Leg Ulcers
John T. Crissey
(ICD-9 707.1)
Symptoms and Signs
Venous Ulcers (Stasis Ulcers)
Venous ulcers are more common in women; patients are usually middle-aged or older, often with a history of thrombophlebitis. Although pain and tenderness associated with venous ulcers may be pronounced, symptoms are usually less prominent than one might expect from the clinical appearance. Venous ulcers often follow a minor injury. They are usually unilateral, involving the lower third of the leg and ankle, especially the malleoli. The borders are sharp and often irregular. The surrounding skin may be markedly thickened, hyperpigmented, and pebbly. Chronic lymphedema is also often present. The base of the ulcer, which bleeds easily when disturbed, is made up of granulation tissue and necrotic slough in varying proportions (Fig. 70-1).
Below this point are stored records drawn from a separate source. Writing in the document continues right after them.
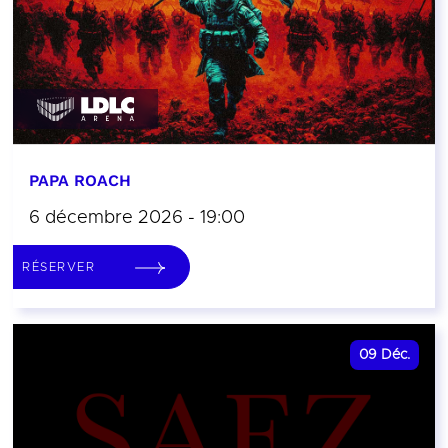
PAPA ROACH
6 décembre 2026 - 19:00
RÉSERVER
09
Déc.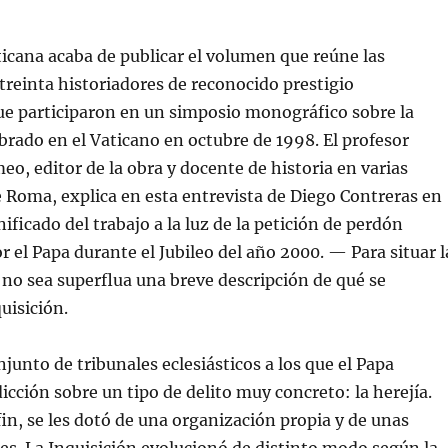
ticana acaba de publicar el volumen que reúne las
treinta historiadores de reconocido prestigio
ue participaron en un simposio monográfico sobre la
ebrado en el Vaticano en octubre de 1998. El profesor
o, editor de la obra y docente de historia en varias
 Roma, explica en esta entrevista de Diego Contreras en
ificado del trabajo a la luz de la petición de perdón
or el Papa durante el Jubileo del año 2000.
— Para situar l
z no sea superflua una breve descripción de qué se
uisición.
junto de tribunales eclesiásticos a los que el Papa
dicción sobre un tipo de delito muy concreto: la herejía.
fin, se les dotó de una organización propia y de unas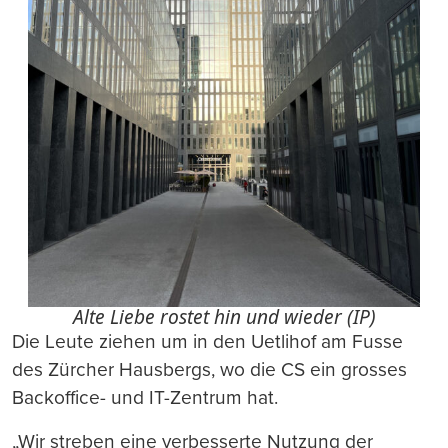
Alte Liebe rostet hin und wieder (IP)
Die Leute ziehen um in den Uetlihof am Fusse
des Zürcher Hausbergs, wo die CS ein grosses
Backoffice- und IT-Zentrum hat.
„Wir streben eine verbesserte Nutzung der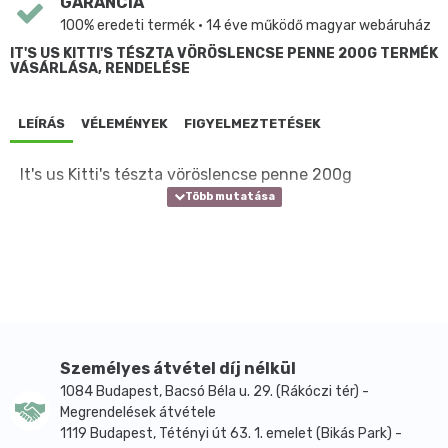
GARANCIA
100% eredeti termék • 14 éve működő magyar webáruház
IT'S US KITTI'S TÉSZTA VÖRÖSLENCSE PENNE 200G TERMÉK
VÁSÁRLÁSA, RENDELÉSE
LEÍRÁS
VÉLEMÉNYEK
FIGYELMEZTETÉSEK
It's us Kitti's tészta vöröslencse penne 200g
Személyes átvétel díj nélkül
1084 Budapest, Bacsó Béla u. 29. (Rákóczi tér) -
Megrendelések átvétele
1119 Budapest, Tétényi út 63. 1. emelet (Bikás Park) -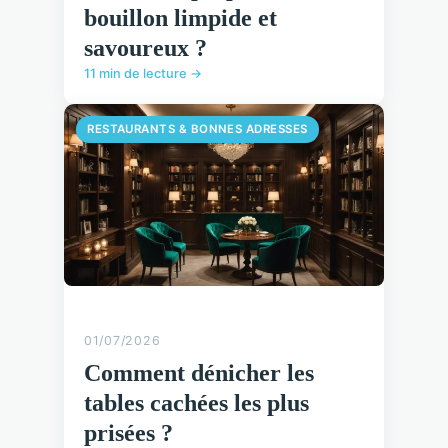
bouillon limpide et
savoureux ?
11 min de lecture →
RESTAURANTS & BONNES ADRESSES
01/07/2026
Comment dénicher les
tables cachées les plus
prisées ?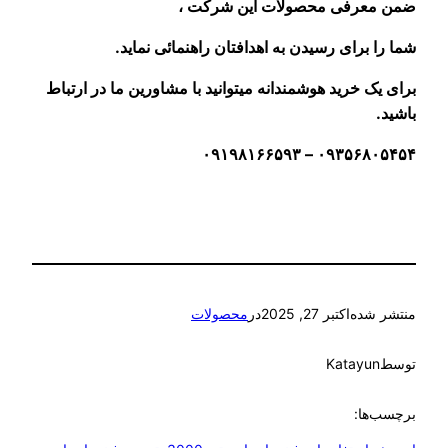
ضمن معرفی محصولات این شرکت ،
شما را برای رسیدن به اهدافتان راهنمائی نماید.
برای یک خرید هوشمندانه میتوانید با مشاورین ما در ارتباط
باشید.
۰۹۳۵۶۸۰۵۴۵۴ – ۰۹۱۹۸۱۶۶۵۹۳
منتشر شده
اکتبر 27, 2025
در
محصولات
توسط
Katayun
برچسب‌ها: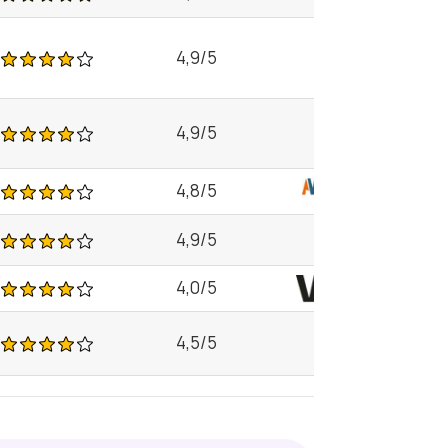
4,9/5
4,9/5
4,8/5
4,9/5
4,0/5
4,5/5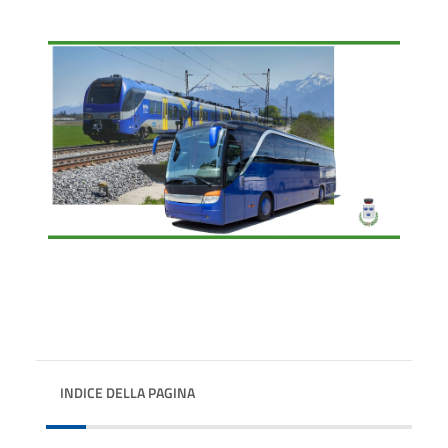
INDICE DELLA PAGINA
Signs of chronic venous insufficiency in the areas surrounding the ulcers provide clues to the diagnosis: red–brown speckles of hemosiderosis against the more uniformly brownish background of hyperpigmentation, along with scattered purpuric macules. Eczematous changes—patchy areas of brighter erythema, moist papules, scaling, serous crusting, and excoriations—may also be present.
Arterial Ulcers (Ischemic Ulcers)
Atherosclerosis is the usual cause of arterial ulcer (AU) in the elderly. Men are more susceptible than women. AUs are uncommon before middle life. Pain is the outstanding feature, and intermittent claudication is often prominent. Arterial ulcers are usually sharply defined and round, as if punched out (Fig. 70-2). They tend to be smaller than venous ulcers and may be deep enough to expose muscle and tendons. The base is commonly covered with a necrotic slough. Pretibial areas, toes, and dorsa of the feet are the favored sites.